Se quindi, per un verso, si deve escludere che l’art. 2-bis, comma 1, T.U. edilizia trovi applicazione nel giudizio a quo, parimenti erroneo si dimostra, per altro verso, l’ulteriore assunto del rimettente, secondo cui la decisione comunale di sovradimensionare gli standard costituirebbe esercizio di un potere derogatorio riconducibile al richiamato art. 103, comma 1-bis, della L.R. Lombardia n. 12 del 2005. Quest’ultimo stabilisce infatti che i Comuni lombardi sono autorizzati a derogare alle disposizioni del DM 1444/1968 «ai fini dell’adeguamento, ai sensi dell’articolo 26, commi 2 e 3, degli strumenti urbanistici vigenti». Tali ultime previsioni si riferiscono ai termini a disposizione dei Comuni per avviare il procedimento di adeguamento dei PRG alla nuova conformazione dei piani di governo del territorio.

Alla luce di ciò, si deve ritenere che la deroga consentita dal citato art. 103, comma 1-bis ha avuto un ambito di applicazione limitato sia dal punto di vista funzionale che temporale, avendo operato unicamente nella fase in cui i Comuni hanno adeguato i PRG in vista dell’adozione dei PGT.

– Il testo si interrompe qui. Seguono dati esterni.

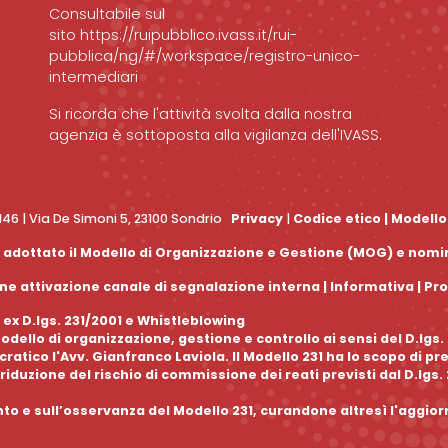
Consultabile sul
sito
https://ruipubblico.ivass.it/rui-
pubblica/ng/#/workspace/registro-unico-
intermediari
Si ricorda che l'attività svolta dalla nostra
agenzia è sottoposta alla vigilanza dell'IVASS.
0146 | Via De Simoni 5, 23100 Sondrio
Privacy
|
Codice etico
|
Modello
 ha adottato il Modello di Organizzazione e Gestione (MOG) e nom
e attivazione canale di segnalazione interna |
Informativa
|
Pr
 ex D.lgs. 231/2001 e Whistleblowing
dello di organizzazione, gestione e controllo ai sensi del D.lgs
tico l'Avv. Gianfranco Laviola. Il Modello 231 ha lo scopo di pr
riduzione del rischio di commissione dei reati previsti dal D.lgs.
nto e sull’osservanza del Modello 231, curandone altresì l'aggi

Per tali ragioni, si deve ritenere che, nel giudizio a quo, non operando né la deroga di cui alla norma statale, né, ancor prima, quella di cui alla norma regionale, l’asserito sovradimensionamento della dotazione a standard vada riferito, ai fini del sindacato sul relativo potere discrezionale del Comune, ai limiti e ai rapporti disciplinati dallo stesso DM 1444/1968, che risulta applicabile alla fattispecie da cui trae origine la controversia.

Le questioni sollevate sono quindi inammissibili, perché esse, e in particolare quelle aventi ad oggetto l’art. 2-bis, comma 1, T.U. edilizia, muovono da un presupposto interpretativo manifestamente erroneo, che le rende prive del requisito della rilevanza.